The aforementioned "special measures" prompted a move of 1,500 federal police troops under Serbian leadership to Kosovo, where they began a campaign of oppression of Kosovo Albanians or re-establishing a civil order.

== Aftermath ==
A day after the end of the strikes the Slovenian Committee for Human Rights and the Slovene Writers' Association held a mass meeting in Cankar Hall, where Serbian interventionism in Kosovo was condemned and support for the strikers was expressed. During the meeting Jožef Školč, head of the Slovene Youth Organization (SYO) compared the situation of the Albanians in Yugoslavia to that of the Jews during WWII, while Milan Kučan, head of the League of Communists of Slovenia labeled the strike as a defense of Yugoslavia. The SYO also introduced a badge based on the star of David with the text Kosovo My Homeland. In response against the Slovenian actions a protest that attracted about a million people was held in Belgrade, while the Association of Writers of Serbia (AWS) broke off its relations with the Slovene Writers' Association. The Belgrade protesters among others requested the cancellation of the resignation of Morina, Shukriu, Azemi and the arrest and execution of Vllasi. In protest the Albanian members of the AWS left the organization and accused the Serbian writers of support to the repression of Albanians.

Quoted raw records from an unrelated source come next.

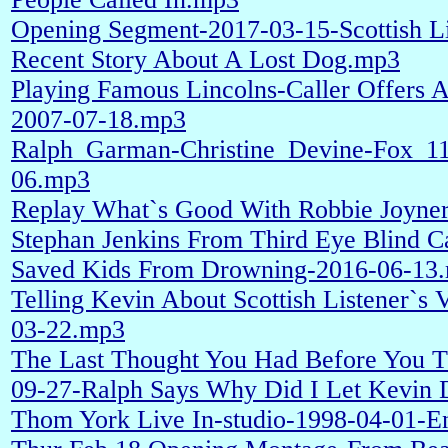
Opening Segment-2017-03-15-Scottish Li
Recent Story About A Lost Dog.mp3
Playing Famous Lincolns-Caller Offers 
2007-07-18.mp3
Ralph_Garman-Christine_Devine-Fox_1
06.mp3
Replay What`s Good With Robbie Joyner
Stephan Jenkins From Third Eye Blind C
Saved Kids From Drowning-2016-06-13
Telling Kevin About Scottish Listener`s
03-22.mp3
The Last Thought You Had Before You 
09-27-Ralph Says Why Did I Let Kevin 
Thom York Live In-studio-1998-04-01-En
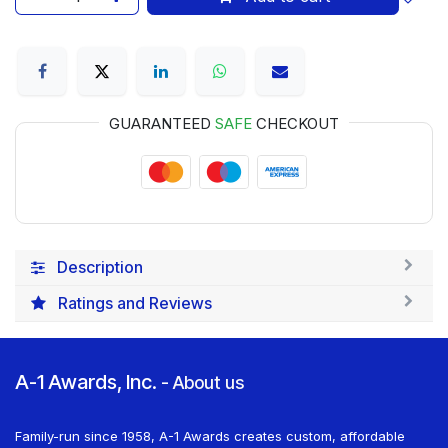
GUARANTEED
SAFE
CHECKOUT
Description
Ratings and Reviews
A-1 Awards, Inc.
-
About us
Family-run since 1958, A-1 Awards creates custom, affordable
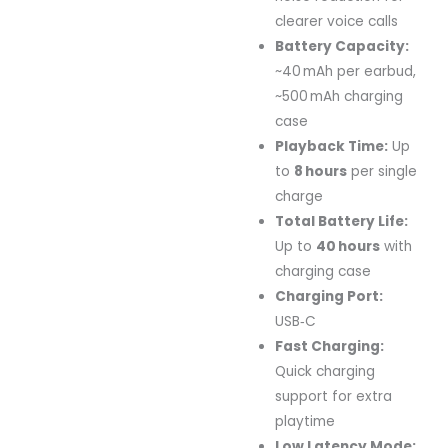
clearer voice calls
Battery Capacity:
~40 mAh per earbud,
~500 mAh charging
case
Playback Time:
Up
to
8 hours
per single
charge
Total Battery Life:
Up to
40 hours
with
charging case
Charging Port:
USB‑C
Fast Charging:
Quick charging
support for extra
playtime
Low Latency Mode:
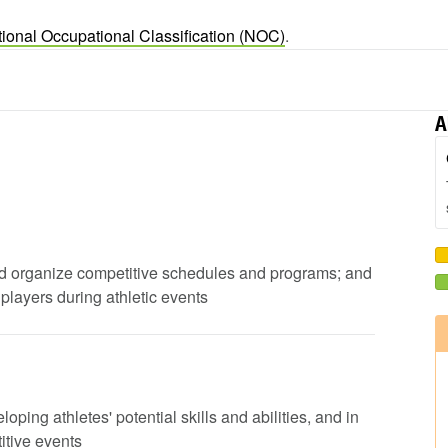
ional Occupational Classification (NOC)
.
A
 and organize competitive schedules and programs; and
players during athletic events
loping athletes' potential skills and abilities, and in
itive events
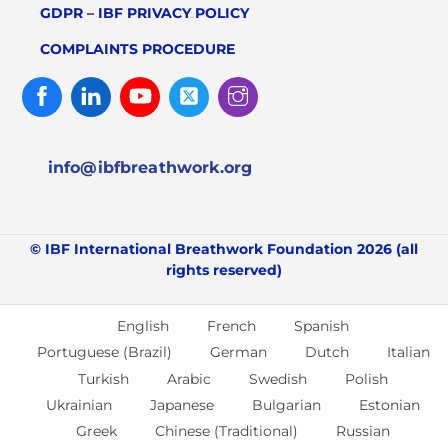
GDPR – IBF PRIVACY POLICY
COMPLAINTS PROCEDURE
Facebook
Linked
Youtube
Twitter
Instagram
In
info@ibfbreathwork.org
© IBF International Breathwork Foundation 2026 (all
rights reserved)
English
French
Spanish
Portuguese (Brazil)
German
Dutch
Italian
Turkish
Arabic
Swedish
Polish
Ukrainian
Japanese
Bulgarian
Estonian
Greek
Chinese (Traditional)
Russian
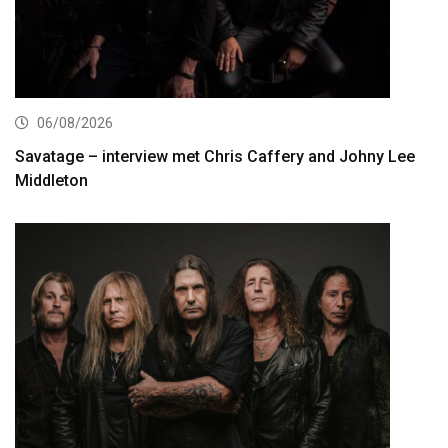
06/08/2026
Savatage – interview met Chris Caffery and Johny Lee
Middleton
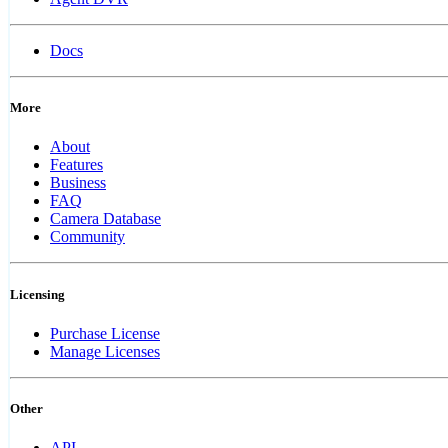
Docs
More
About
Features
Business
FAQ
Camera Database
Community
Licensing
Purchase License
Manage Licenses
Other
API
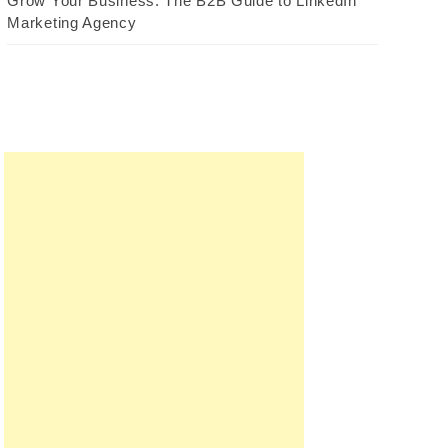
Grow Your Business: The B2B Guide to LinkedIn
Marketing Agency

About a month after the end of the strike the parliament of Kosovo was surrounded by tanks and the Serbian police and the deputies were brought in to vote for the effective revocation of the region's autonomy. Most of the Albanian deputies abstained in order to invalidate the process as a two-thirds majority was required for constitutional amendments, however, the amendments were declared passed. The region's provincial status was not formally abolished as Milošević needed its vote to gain influence in the federal presidency of Yugoslavia.